THE TASK = For the word "select", count the lines of the records that hold it, and give only that number.

(EXERCISE INPUT Opens)

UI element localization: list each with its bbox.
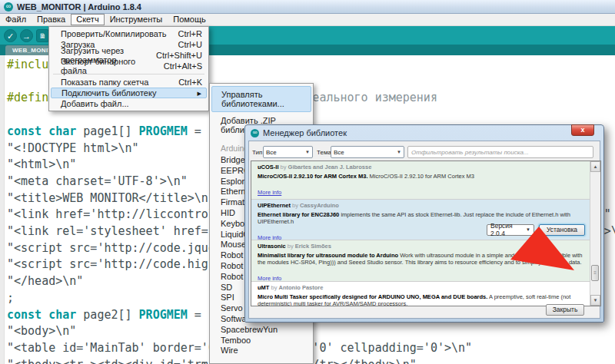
window-title: WEB_MONITOR | Arduino 1.8.4 [17, 2, 141, 12]
upload-icon[interactable]: → [20, 29, 33, 42]
menu-item-label: Экспорт бинарного файла [61, 57, 164, 75]
sketch-menu-dropdown: Проверить/КомпилироватьCtrl+RЗагрузкаCtr… [48, 26, 209, 111]
topic-filter-select[interactable]: Все ▼ [331, 146, 404, 158]
scrollbar-thumb[interactable]: ≡ [591, 265, 599, 281]
scroll-up-icon[interactable]: ▲ [590, 161, 600, 172]
menubar-item-2[interactable]: Правка [32, 14, 71, 25]
library-description: MicroC/OS-II 2.92.10 for ARM Cortex M3. … [258, 173, 583, 180]
menubar-item-5[interactable]: Помощь [168, 14, 211, 25]
submenu-item-21[interactable]: Temboo [210, 336, 313, 346]
close-button[interactable]: Закрыть [546, 304, 584, 316]
type-filter-select[interactable]: Все ▼ [263, 146, 313, 158]
submenu-section-header: Recommended библиотек [210, 356, 313, 364]
library-author: Erick Simões [295, 243, 331, 250]
chevron-down-icon: ▼ [305, 150, 310, 154]
menu-shortcut: Ctrl+R [178, 29, 202, 38]
library-entry-title: uMT by Antonio Pastore [258, 284, 583, 292]
dialog-title: Менеджер библиотек [263, 128, 347, 137]
library-name: UIPEthernet [258, 202, 291, 209]
menubar-item-1[interactable]: Файл [0, 14, 32, 25]
title-bar: ∞ WEB_MONITOR | Arduino 1.8.4 [0, 0, 615, 14]
menu-item-label: Показать папку скетча [61, 78, 148, 87]
topic-filter-label: Тема [317, 149, 331, 156]
editor-gutter [0, 55, 5, 364]
chevron-down-icon: ▼ [397, 150, 401, 154]
scroll-down-icon[interactable]: ▼ [590, 295, 600, 306]
scrollbar[interactable]: ▲ ≡ ▼ [590, 161, 600, 306]
library-by: by [269, 284, 278, 291]
more-info-link[interactable]: More info [258, 189, 281, 197]
menu-item-4[interactable]: Экспорт бинарного файлаCtrl+Alt+S [49, 61, 208, 71]
library-entry-umt[interactable]: uMT by Antonio PastoreMicro Multi Tasker… [251, 282, 590, 306]
menubar-item-4[interactable]: Инструменты [105, 14, 168, 25]
library-entry-title: uCOS-II by Gibartes and Jean J. Labrosse [258, 164, 583, 171]
library-by: by [286, 243, 295, 250]
library-by: by [279, 164, 288, 170]
search-input[interactable] [407, 146, 593, 158]
library-name: Ultrasonic [258, 243, 286, 250]
menubar-item-3[interactable]: Скетч [71, 14, 104, 25]
menu-item-label: Проверить/Компилировать [61, 29, 166, 38]
library-author: Gibartes and Jean J. Labrosse [288, 164, 372, 170]
annotation-arrow-icon [504, 221, 580, 275]
dialog-close-icon[interactable]: x [571, 124, 594, 136]
type-filter-value: Все [266, 149, 277, 156]
dialog-title-bar: ∞ Менеджер библиотек [245, 125, 603, 141]
submenu-item-20[interactable]: SpacebrewYun [210, 325, 313, 336]
menu-bar: ФайлПравкаСкетчИнструментыПомощь [0, 14, 615, 26]
more-info-link[interactable]: More info [258, 275, 281, 282]
menu-item-8[interactable]: Добавить файл... [49, 98, 208, 109]
library-by: by [291, 202, 300, 209]
library-author: CassyArduino [300, 202, 339, 209]
library-entry-ucos-ii[interactable]: uCOS-II by Gibartes and Jean J. Labrosse… [251, 161, 590, 200]
menu-item-7[interactable]: Подключить библиотеку▸ [51, 88, 207, 98]
verify-icon[interactable]: ✓ [4, 29, 17, 42]
menu-shortcut: Ctrl+Alt+S [164, 61, 202, 71]
menu-item-6[interactable]: Показать папку скетчаCtrl+K [49, 77, 208, 88]
menu-item-label: Подключить библиотеку [62, 88, 156, 98]
arduino-dialog-icon: ∞ [251, 129, 259, 137]
new-sketch-icon[interactable]: 🗎 [36, 29, 49, 42]
topic-filter-value: Все [334, 149, 344, 156]
type-filter-label: Тип [252, 149, 262, 156]
library-description: Micro Multi Tasker specifically designed… [258, 293, 583, 306]
library-entry-title: UIPEthernet by CassyArduino [258, 202, 583, 210]
more-info-link[interactable]: More info [258, 234, 281, 240]
menu-shortcut: Ctrl+K [178, 78, 202, 87]
library-name: uCOS-II [258, 164, 279, 170]
library-name: uMT [258, 284, 269, 291]
arduino-app-icon: ∞ [4, 2, 13, 12]
submenu-arrow-icon: ▸ [197, 88, 201, 98]
library-author: Antonio Pastore [279, 284, 324, 291]
menu-item-label: Добавить файл... [61, 99, 129, 108]
submenu-item-1[interactable]: Управлять библиотеками... [211, 86, 311, 112]
submenu-item-22[interactable]: Wire [210, 346, 313, 356]
menu-shortcut: Ctrl+U [178, 40, 202, 49]
menu-item-1[interactable]: Проверить/КомпилироватьCtrl+R [49, 28, 208, 39]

(EXERCISE INPUT Closes)

WRITTEN SOLUTION = 2